Por exemplo, há aceleracionistas que, ao contrário da maioria da extrema-direita, acreditam nas alterações climáticas e que ainda as defendem, alegando que a eliminação da população não-branca é a solução para se evitar a sobrepopulação e a destruição do planeta. Ou seja, as alterações climáticas podem ser o ponto de partida para a criação de Estados etnonacionalistas.
O aceleracionismo tem vindo a ganhar crescente destaque entre a extrema-direita internacional mais violenta – o Conselho de Fiscalização dos Serviços de Informações alertou, em 2020, para a “entrada” das ideias “aceleracionistas” na extrema-direita portuguesa. O terrorista norueguês Anders Breivik tornou-se o ator solitário aceleracionista mais conhecido e o manifesto que escreveu e partilhou na Internet, horas antes do atentado que matou 77 pessoas e feriu outras 51, transformou-se numa bíblia entre os aceleracionistas.
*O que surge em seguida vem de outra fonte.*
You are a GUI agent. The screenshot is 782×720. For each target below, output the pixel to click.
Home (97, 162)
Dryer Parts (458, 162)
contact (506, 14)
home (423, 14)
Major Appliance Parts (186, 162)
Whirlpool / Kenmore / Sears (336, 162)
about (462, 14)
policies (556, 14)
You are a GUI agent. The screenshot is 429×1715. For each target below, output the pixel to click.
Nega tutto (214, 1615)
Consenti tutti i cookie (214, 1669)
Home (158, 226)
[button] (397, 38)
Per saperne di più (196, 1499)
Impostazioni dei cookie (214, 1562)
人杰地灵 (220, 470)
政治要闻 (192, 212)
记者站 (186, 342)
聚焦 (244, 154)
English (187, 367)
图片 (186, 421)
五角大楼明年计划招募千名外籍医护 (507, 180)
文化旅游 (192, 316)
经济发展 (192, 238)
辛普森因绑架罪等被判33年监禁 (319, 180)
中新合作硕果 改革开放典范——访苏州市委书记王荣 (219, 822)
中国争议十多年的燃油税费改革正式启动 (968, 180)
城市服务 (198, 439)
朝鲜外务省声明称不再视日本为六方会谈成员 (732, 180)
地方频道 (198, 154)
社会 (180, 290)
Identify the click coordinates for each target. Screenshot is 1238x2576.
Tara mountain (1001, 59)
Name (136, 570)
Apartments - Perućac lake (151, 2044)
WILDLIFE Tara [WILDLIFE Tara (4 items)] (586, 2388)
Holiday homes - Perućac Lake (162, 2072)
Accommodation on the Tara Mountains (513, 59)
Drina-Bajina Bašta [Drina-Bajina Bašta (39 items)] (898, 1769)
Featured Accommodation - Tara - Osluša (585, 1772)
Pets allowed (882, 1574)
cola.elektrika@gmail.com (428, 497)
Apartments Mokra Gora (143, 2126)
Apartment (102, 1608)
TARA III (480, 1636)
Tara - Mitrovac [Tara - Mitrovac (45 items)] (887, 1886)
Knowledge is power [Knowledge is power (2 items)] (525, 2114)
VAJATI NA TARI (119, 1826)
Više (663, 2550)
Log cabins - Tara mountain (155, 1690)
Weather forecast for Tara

As autoridades tentaram eliminá-lo dos espaços virtuais, mas não conseguiram. Não tardou até outros terroristas, como o de El Paso, nos Estados Unidos, ou o de Hanau, na Alemanha, replicarem o modus operandi, escrevendo os seus próprios manifestos e divulgando-os momentos antes dos atentados. E cada um destes documentos ajudou a cultivar subculturas online favoráveis à violência, encorajando ataques semelhantes.
As forças e serviços de segurança ocidentais focaram-se na ameaça do terrorismo jihadista. Já o extremismo de direita acabou largamente ignorado.
Um deles foi precisamente o terrorista responsável pelo massacre de Christchurch, na Nova Zelândia, em 2019, ao elogiar no manifesto que publicou em vários fóruns, como o 4Chan e o 8Chan, outros terroristas de extrema-direita responsáveis por outros massacres. E enquanto o fez tentou justificar o seu ódio racialmente motivado com o colapso ecológico.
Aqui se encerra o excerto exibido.